Howard me empuja la copa contra el pecho con tanta fuerza que un par de gotas del líquido pálido me salpican la camisa.
—Quince minutos —me concede, y solo eso mantiene a raya mis ganas de pegarle un puñetazo en la mandíbula—. Pero te voy a estar vigilando.
De nuevo, el impulso de hacerle burla es fuerte, porque el tipo es un cliché andante del típico villano de película. Sé que solo quiere asegurarse de que yo consiga los mejores contratos (y de ganar todo lo que pueda con el porcentaje que le corresponde de esos contratos), pero la verdad es que debería fijarse en cómo mejorar sus modales.
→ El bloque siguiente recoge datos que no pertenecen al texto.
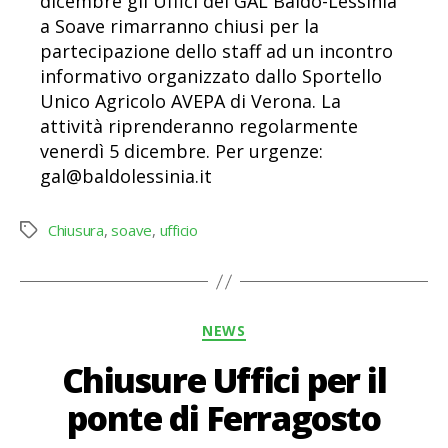
dicembre gli Uffici del GAL Baldo-Lessinia
a Soave rimarranno chiusi per la
partecipazione dello staff ad un incontro
informativo organizzato dallo Sportello
Unico Agricolo AVEPA di Verona. La
attività riprenderanno regolarmente
venerdì 5 dicembre. Per urgenze:
gal@baldolessinia.it
Chiusura
,
soave
,
ufficio
Tag
Categorie
NEWS
Chiusure Uffici per il
ponte di Ferragosto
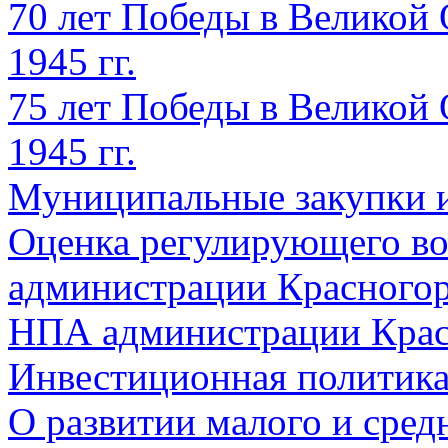
70 лет Победы в Великой 
1945 гг.
75 лет Победы в Великой 
1945 гг.
Муниципальные закупки 
Оценка регулирующего во
администрации Красногорс
НПА администрации Крас
Инвестиционная политик
О развитии малого и сред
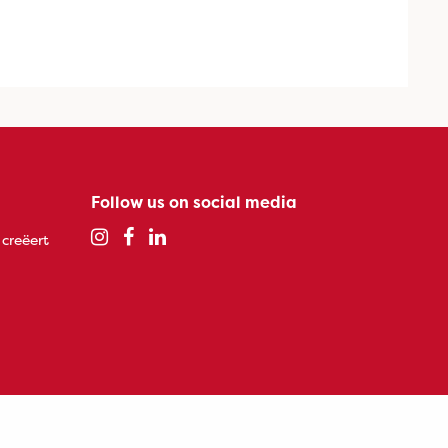
Follow us on social media
 creëert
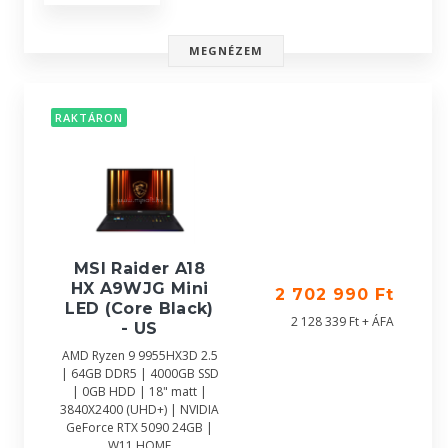
MEGNÉZEM
RAKTÁRON
MSI Raider A18
HX A9WJG Mini
2 702 990 Ft
LED (Core Black)
2 128 339 Ft + ÁFA
- US
AMD Ryzen 9 9955HX3D 2.5
| 64GB DDR5 | 4000GB SSD
| 0GB HDD | 18" matt |
3840X2400 (UHD+) | NVIDIA
GeForce RTX 5090 24GB |
W11 HOME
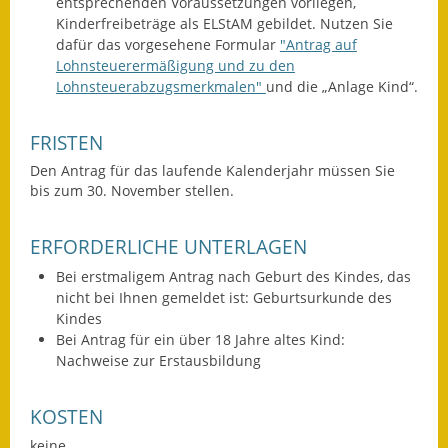
entsprechenden Voraussetzungen vorliegen,
Kinderfreibeträge als ELStAM gebildet. Nutzen Sie
Fundbehörde
dafür das vorgesehene Formular
"Antrag auf
Lohnsteuerermäßigung und zu den
Gemeinderat
Lohnsteuerabzugsmerkmalen"
und die „Anlage Kind“.
Sitzungsberichte 2015
FRISTEN
Sitzungsberichte 2016
Den Antrag für das laufende Kalenderjahr müssen Sie
bis zum 30. November stellen.
Sitzungsberichte 2017
ERFORDERLICHE UNTERLAGEN
Sitzungsberichte 2018
Bei erstmaligem Antrag nach Geburt des Kindes, das
Sitzungsberichte 2019
nicht bei Ihnen gemeldet ist: Geburtsurkunde des
Kindes
Sitzungsberichte 2020
Bei Antrag für ein über 18 Jahre altes Kind:
Nachweise zur Erstausbildung
Gemeindeverwaltung
KOSTEN
Haushalt & Finanzen
keine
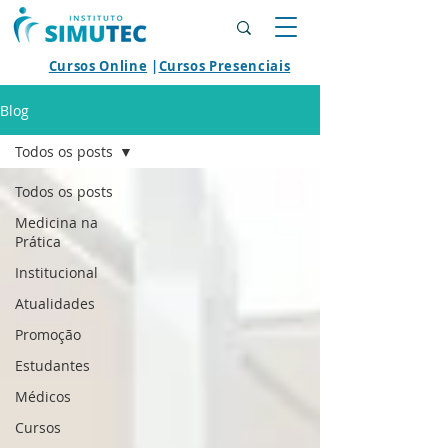
Cursos Online
|
Cursos Presenciais
Blog
Todos os posts
Todos os posts
Medicina na
Prática
Institucional
Atualidades
Promoção
Estudantes
Médicos
Cursos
Cuando se vuelve a alejar arrastrando los pies, me trago el champán (probablemente envenenado) y le entrego la copa vacía a un camarero que pasa por ahí antes de mirar entre medio de Mark y Chava.
—¿Creéis que me puedo escaquear por la puerta de atrás?
Mark suelta una carcajada.
—No hay ninguna oportunidad. Además, Oakley se va a indignar si te escapas antes de que él llegue a saludarte.
Se me tensa todo el cuerpo y mis ojos se disparan a donde había visto a Willow y Oakley entre la multitud, pero ya no están ahí. En su lugar, me rodea un perfume a vainilla dulce familiar, y me doy cuenta de que ya es tarde para salir corriendo.